Under the conception of quality management, two of the often confused ‘quality’ concepts are: quality control versus quality assurance. The differences of these two concepts will be outlined below.
Quality Control (QC) is a system of routine technical activities, to measure and control the quality of the operational process or output as it is being developed. The QC system is designed to: (i) provide routine and consistent checks to ensure data integrity, correctness, and completeness; (ii) identify and address errors and omissions; and (iii) Document and archive inventory material and record all QC activities.
Quality control is useful for an organization because it is a process within an organization designed to ensure a set level of quality for the products or services offered by a company. This control includes the actions necessary to verify and control the quality output of products and services. The overall goal includes meeting the customer’s requirements, product satisfaction, fiscally sound, and dependable output. Most companies provide a service or a product. The control is important to determine that the output being provided is of overall top quality. Quality is important to companies for liability purposes, name recognition or branding, and maintaining a position against the competition in the marketplace.

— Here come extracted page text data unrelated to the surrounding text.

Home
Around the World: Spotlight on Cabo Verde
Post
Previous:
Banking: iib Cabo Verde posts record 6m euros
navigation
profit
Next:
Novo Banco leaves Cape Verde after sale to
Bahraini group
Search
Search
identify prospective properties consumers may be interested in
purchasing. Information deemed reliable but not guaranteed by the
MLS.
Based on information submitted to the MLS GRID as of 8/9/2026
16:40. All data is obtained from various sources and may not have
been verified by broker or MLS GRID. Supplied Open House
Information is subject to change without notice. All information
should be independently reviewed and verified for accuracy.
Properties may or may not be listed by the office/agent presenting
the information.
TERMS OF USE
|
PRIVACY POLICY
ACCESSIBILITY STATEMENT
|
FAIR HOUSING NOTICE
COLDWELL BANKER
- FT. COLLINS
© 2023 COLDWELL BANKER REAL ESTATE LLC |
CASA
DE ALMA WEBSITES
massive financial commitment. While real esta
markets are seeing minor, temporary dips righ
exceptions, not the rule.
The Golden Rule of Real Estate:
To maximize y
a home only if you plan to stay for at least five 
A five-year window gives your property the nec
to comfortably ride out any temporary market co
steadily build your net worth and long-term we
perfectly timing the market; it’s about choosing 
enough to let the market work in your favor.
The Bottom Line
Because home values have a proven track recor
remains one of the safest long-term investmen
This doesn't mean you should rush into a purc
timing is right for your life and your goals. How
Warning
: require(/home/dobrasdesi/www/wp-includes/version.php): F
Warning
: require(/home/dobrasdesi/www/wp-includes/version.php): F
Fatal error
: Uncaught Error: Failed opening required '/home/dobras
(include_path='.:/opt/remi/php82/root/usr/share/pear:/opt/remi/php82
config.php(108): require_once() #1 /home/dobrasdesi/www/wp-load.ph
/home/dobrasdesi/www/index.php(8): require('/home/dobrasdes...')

Quality Assurance (QA) activities include a planned system of review procedures conducted by personnel not directly involved in the operational process. Reviews, preferably by independent third parties, should be performed upon a finalised operational process or output following the implementation of QC procedures. Reviews verify that data quality objectives were met, ensure that the inventory represents the best possible estimates of emissions and sinks given the current state of scientific knowledge and data available, and support the effectiveness of the QC programme.
Modern day companies greatly value quality assurance because it helps them keep a check on the quality of their products and services. A good quality product or service leads to satisfied and loyal customers and that is the main goal of every entrepreneur. A business that compromises on quality in the long run loses out on loyal customers.
There are some distinctive differences between the concept of QC and QA. These are outlined accordingly as follow:
- Quality control is about adherence to requirements. Quality assurance is generic and does not concern the specific requirements of the product being developed.
- Quality assurance activities are determined before production work begins and these activities are performed while the product is being developed. In contrast, Quality control activities are performed after the product is developed.
- Quality control emphasizes testing of products to uncover products which do not meet specifications (i.e., do not meet the minimum level of quality). Quality assurance attempts to improve and stabilize production, and associated processes, to avoid, or at least to minimize, issues that led to the products which do not meet the metrics in the first place.